А сейчас он отчетливо осознавал, что его больше не манят Константинополь, Берлин и Париж, что ни в каком трюме он никуда не поедет, а останется дома, в России, и будь что будет, расстрел так расстрел, виселица так виселица. Эх, судьба моя злодейка, пропадать так пропадать!
– Я передумал плыть, – сразу признался он Мандельштаму на пристани.
– Пожалуй, я тоже, – ответил тот, и они вдруг обнялись, будто только что им произнесли приговор и прозвучала команда: «Цельсь!»
– Будь ты проклят, Батум! – вздохнув полной грудью, выпалил Булгаков. И все стоял и стоял, глядя на чуждую соленую стихию.
Глава десятаяНехорошая квартирка1922
Смешные мы с тобой, читатель! Ищем нашего героя в Батуме, будто он все там так и стоит горестно на берегу моря, а его уже давно и след простыл. Бежал наш Михаил Афанасьевич от границ турецких в родной Киев, куда незадолго до него добралась жена Татьяна, начисто обворованная в Одессе, будучи природной раззявой и клушей. А в аккурат перед приездом блудного мужа, не дождавшись его, мотанула Танечка с одной только подушкой в столицу Совдепии.
Не получилась его эмиграция, белая акация, прибыл Михаил Афанасьевич в родимый дом на Андреевском спуске, повидался с матерью и отчимом, да и тоже, вслед за женой, – в Москву-Московию, от киевлян – к москалям. А с кем, кстати, Таня уехала? Одна? Да нет, не одна, с Гладыревским, только не с Юрой, а с его братом Колей, врачом. Пишут, что в каком-то общежитии медработников поселились.
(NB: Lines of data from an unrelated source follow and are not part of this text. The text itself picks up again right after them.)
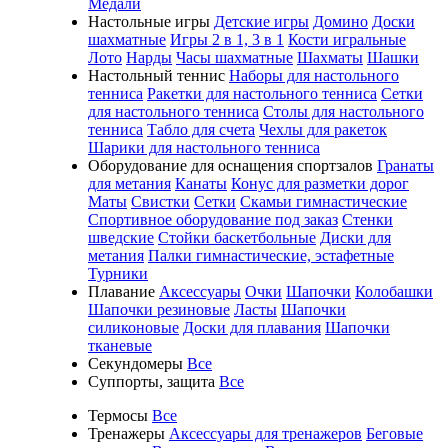
Медали
Настольные игры
Детские игры
Домино
Доски
шахматные
Игры 2 в 1, 3 в 1
Кости игральные
Лото
Нарды
Часы шахматные
Шахматы
Шашки
Настольный теннис
Наборы для настольного
тенниса
Ракетки для настольного тенниса
Сетки
для настольного тенниса
Столы для настольного
тенниса
Табло для счета
Чехлы для ракеток
Шарики для настольного тенниса
Оборудование для оснащения спортзалов
Гранаты
для метания
Канаты
Конус для разметки дорог
Маты
Свистки
Сетки
Скамьи гимнастические
Спортивное оборудование под заказ
Стенки
шведские
Стойки баскетбольные
Диски для
метания
Палки гимнастические, эстафетные
Турники
Плавание
Аксессуары
Очки
Шапочки
Колобашки
Шапочки резиновые
Ласты
Шапочки
силиконовые
Доски для плавания
Шапочки
тканевые
Секундомеры
Все
Суппорты, защита
Все
Термосы
Все
Тренажеры
Аксессуары для тренажеров
Беговые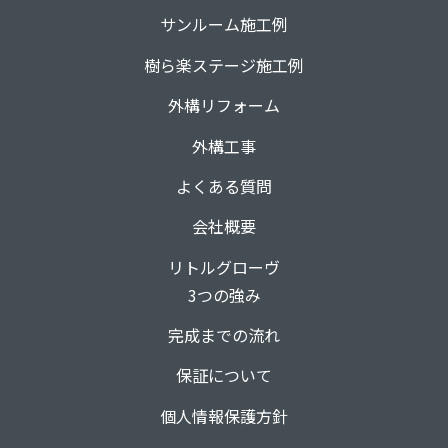
サンルーム施工例
樹ら楽ステージ施工例
外構リフォーム
外構工事
よくある質問
会社概要
リトルグローヴ
3つの強み
完成までの流れ
保証について
個人情報保護方針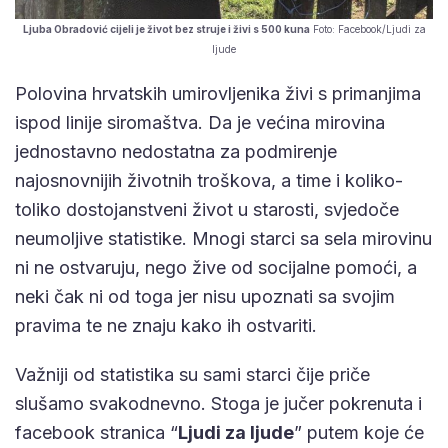
Ljuba Obradović cijeli je život bez struje i živi s 500 kuna
Foto: Facebook/Ljudi za
ljude
Polovina hrvatskih umirovljenika živi s primanjima
ispod linije siromaštva. Da je većina mirovina
jednostavno nedostatna za podmirenje
najosnovnijih životnih troškova, a time i koliko-
toliko dostojanstveni život u starosti, svjedoče
neumoljive statistike. Mnogi starci sa sela mirovinu
ni ne ostvaruju, nego žive od socijalne pomoći, a
neki čak ni od toga jer nisu upoznati sa svojim
pravima te ne znaju kako ih ostvariti.
Važniji od statistika su sami starci čije priče
slušamo svakodnevno. Stoga je jučer pokrenuta i
facebook stranica “
Ljudi za ljude
” putem koje će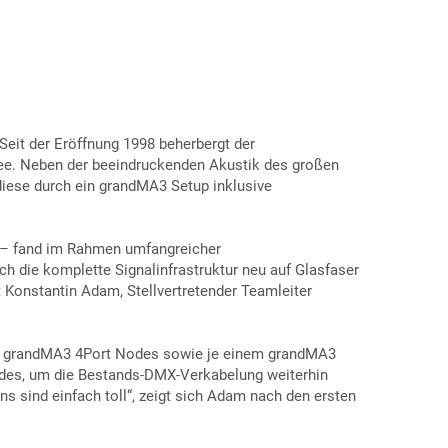
Seit der Eröffnung 1998 beherbergt der
e. Neben der beeindruckenden Akustik des großen
 diese durch ein grandMA3 Setup inklusive
z – fand im Rahmen umfangreicher
 die komplette Signalinfrastruktur neu auf Glasfaser
rt Konstantin Adam, Stellvertretender Teamleiter
sen grandMA3 4Port Nodes sowie je einem grandMA3
des, um die Bestands-DMX-Verkabelung weiterhin
s sind einfach toll“, zeigt sich Adam nach den ersten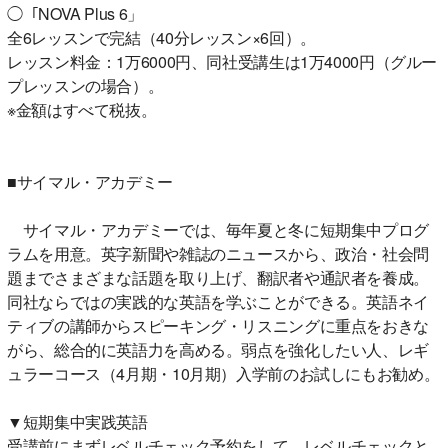
◯「NOVA Plus 6」
全6レッスンで完結（40分レッスン×6回）。
レッスン料金：1万6000円、同社受講生は1万4000円（グルー
プレッスンの場合）。
※金額はすべて税抜。
■サイマル・アカデミー
サイマル・アカデミーでは、毎年夏と冬に短期集中プログ
ラムを用意。英字新聞や雑誌のニュースから、政治・社会問
題までさまざまな話題を取り上げ、翻訳者や通訳者を養成。
同社ならではの実践的な英語を学ぶことができる。英語ネイ
ティブの講師からスピーキング・リスニングに重点をおきな
がら、総合的に英語力を高める。弱点を強化したい人、レギ
ュラーコース（4月期・10月期）入学前のお試しにもお勧め。
▼短期集中実践英語
受講前にまずレベルチェック予約をして、レベルチェックと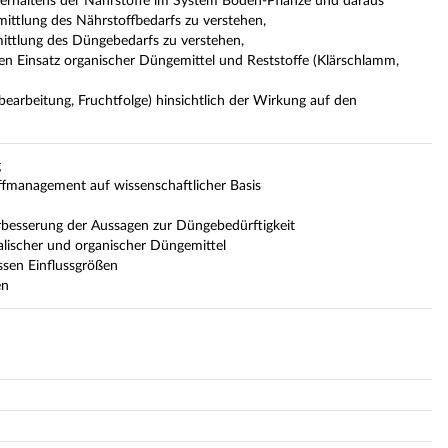
rhaltens der Nährstoffe im System Boden-Pflanze und daraus
ittlung des Nährstoffbedarfs zu verstehen,
ittlung des Düngebedarfs zu verstehen,
ten Einsatz organischer Düngemittel und Reststoffe (Klärschlamm,
rbeitung, Fruchtfolge) hinsichtlich der Wirkung auf den
g
fmanagement auf wissenschaftlicher Basis
rbesserung der Aussagen zur Düngebedürftigkeit
ischer und organischer Düngemittel
ssen Einflussgrößen
en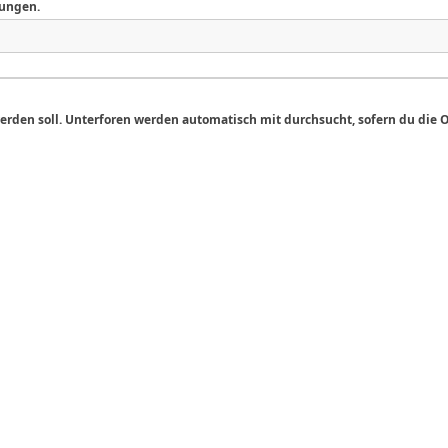
mungen.
erden soll. Unterforen werden automatisch mit durchsucht, sofern du die 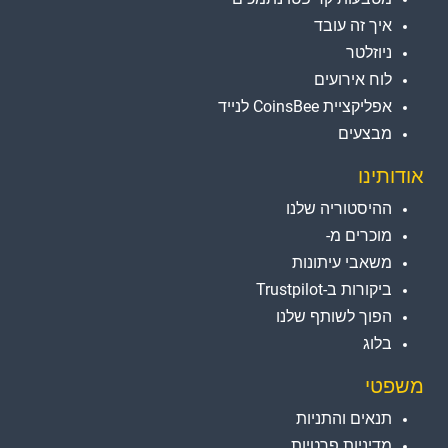
איך זה עובד
ניוזלטר
לוח אירועים
אפליקציית CoinsBee לנייד
מבצעים
אודותינו
ההיסטוריה שלנו
מוכרים מ-
משאבי עיתונות
ביקורות ב-Trustpilot
הפוך לשותף שלנו
בלוג
משפטי
תנאים והתניות
מדיניות פרטיות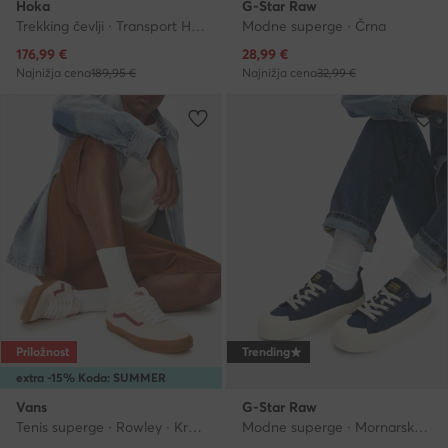
Hoka
G-Star Raw
Trekking čevlji · Transport Hike Gtx 1172912 · Črna
Modne superge · Črna
Trenutna cena
Trenutna cena
176,99
€
28,99
€
Najnižja cena
189,95 €
Najnižja cena
32,99 €
Priložnost
Trending
extra -15% Koda: SUMMER
Vans
G-Star Raw
Tenis superge · Rowley · Kremna
Modne superge · Mornarsko modra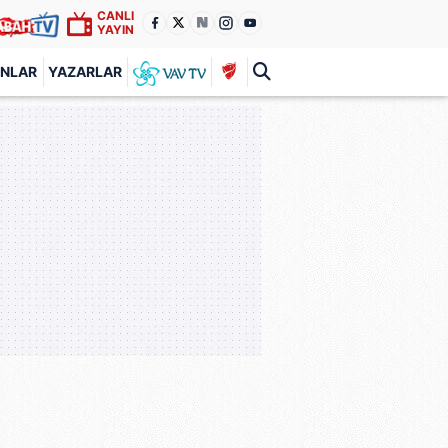
CANLI
YAYIN
ANLAR
YAZARLAR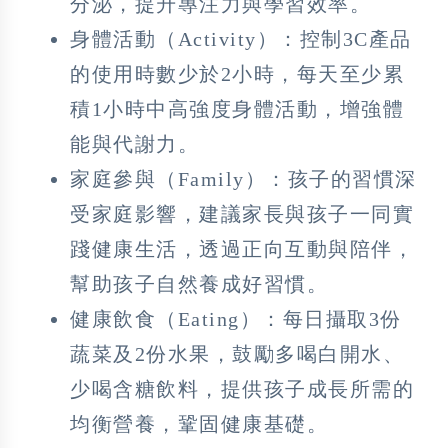
分泌，提升專注力與學習效率。
身體活動（Activity）：控制3C產品
的使用時數少於2小時，每天至少累
積1小時中高強度身體活動，增強體
能與代謝力。
家庭參與（Family）：孩子的習慣深
受家庭影響，建議家長與孩子一同實
踐健康生活，透過正向互動與陪伴，
幫助孩子自然養成好習慣。
健康飲食（Eating）：每日攝取3份
蔬菜及2份水果，鼓勵多喝白開水、
少喝含糖飲料，提供孩子成長所需的
均衡營養，鞏固健康基礎。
Булгаков, как до Москвы добрался, первым делом – к дяде Коле на Пречистенку, хотел на первое время у него поселиться, да все дядькины хоромы уже и без него родственниками заселены.
Сам Николай Михайлович выглядел страдальцем. Шипел, как разъяренный котяра:
– Дзержинский решил террором взбодрить всеобщую апатию, как электротоком. Болван! Террором ничего сделать нельзя, это я утверждал, утверждаю и буду утверждать. Они напрасно думают, что террор им поможет. Нет-с, нет-с и нет-с, никак не поможет, никакой – хоть белый, хоть красный, хоть коричневый. Потому что террор не взбадривает нервную систему, а парализует ее.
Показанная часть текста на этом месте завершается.